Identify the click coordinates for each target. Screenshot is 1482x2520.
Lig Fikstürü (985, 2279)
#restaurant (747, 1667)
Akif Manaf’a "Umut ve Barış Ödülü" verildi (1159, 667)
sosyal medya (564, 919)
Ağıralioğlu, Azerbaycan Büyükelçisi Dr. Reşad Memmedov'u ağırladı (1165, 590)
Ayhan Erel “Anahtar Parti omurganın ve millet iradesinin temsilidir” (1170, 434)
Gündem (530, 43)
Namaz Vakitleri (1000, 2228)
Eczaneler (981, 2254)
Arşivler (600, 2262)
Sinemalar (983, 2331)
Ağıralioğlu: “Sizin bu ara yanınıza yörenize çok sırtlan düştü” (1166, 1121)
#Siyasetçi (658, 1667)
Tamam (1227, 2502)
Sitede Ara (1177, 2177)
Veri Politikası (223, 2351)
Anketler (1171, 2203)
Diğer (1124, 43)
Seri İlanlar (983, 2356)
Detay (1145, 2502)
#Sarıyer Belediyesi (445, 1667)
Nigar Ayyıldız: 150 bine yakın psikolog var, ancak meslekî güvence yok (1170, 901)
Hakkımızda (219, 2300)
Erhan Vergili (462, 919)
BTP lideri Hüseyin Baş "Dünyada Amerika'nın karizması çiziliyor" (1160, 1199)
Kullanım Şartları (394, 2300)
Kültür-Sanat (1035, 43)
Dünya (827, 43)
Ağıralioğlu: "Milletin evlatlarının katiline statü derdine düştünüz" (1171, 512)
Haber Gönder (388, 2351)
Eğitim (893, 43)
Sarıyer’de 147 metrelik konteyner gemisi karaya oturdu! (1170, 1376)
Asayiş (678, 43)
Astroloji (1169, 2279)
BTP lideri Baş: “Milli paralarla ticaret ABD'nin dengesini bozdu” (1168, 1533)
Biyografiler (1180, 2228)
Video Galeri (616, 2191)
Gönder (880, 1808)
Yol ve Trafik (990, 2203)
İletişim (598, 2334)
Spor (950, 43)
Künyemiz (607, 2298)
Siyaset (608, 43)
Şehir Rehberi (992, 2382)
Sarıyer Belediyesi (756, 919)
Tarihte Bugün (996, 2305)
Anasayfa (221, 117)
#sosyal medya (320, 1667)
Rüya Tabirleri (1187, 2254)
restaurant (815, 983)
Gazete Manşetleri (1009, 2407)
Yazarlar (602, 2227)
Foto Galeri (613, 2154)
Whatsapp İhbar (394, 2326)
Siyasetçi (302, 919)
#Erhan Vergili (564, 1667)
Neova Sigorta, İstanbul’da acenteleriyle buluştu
════════════════════
• **Task details**: Return, unchanged, the run of lines above that opens with the line containing "BTP lideri Hüseyin" and closes with the line containing "Yazarlar (602, 2227)". Include both.

• **Final answer**:
BTP lideri Hüseyin Baş "Dünyada Amerika'nın karizması çiziliyor" (1160, 1199)
Kullanım Şartları (394, 2300)
Kültür-Sanat (1035, 43)
Dünya (827, 43)
Ağıralioğlu: "Milletin evlatlarının katiline statü derdine düştünüz" (1171, 512)
Haber Gönder (388, 2351)
Eğitim (893, 43)
Sarıyer’de 147 metrelik konteyner gemisi karaya oturdu! (1170, 1376)
Asayiş (678, 43)
Astroloji (1169, 2279)
BTP lideri Baş: “Milli paralarla ticaret ABD'nin dengesini bozdu” (1168, 1533)
Biyografiler (1180, 2228)
Video Galeri (616, 2191)
Gönder (880, 1808)
Yol ve Trafik (990, 2203)
İletişim (598, 2334)
Spor (950, 43)
Künyemiz (607, 2298)
Siyaset (608, 43)
Şehir Rehberi (992, 2382)
Sarıyer Belediyesi (756, 919)
Tarihte Bugün (996, 2305)
Anasayfa (221, 117)
#sosyal medya (320, 1667)
Rüya Tabirleri (1187, 2254)
restaurant (815, 983)
Gazete Manşetleri (1009, 2407)
Yazarlar (602, 2227)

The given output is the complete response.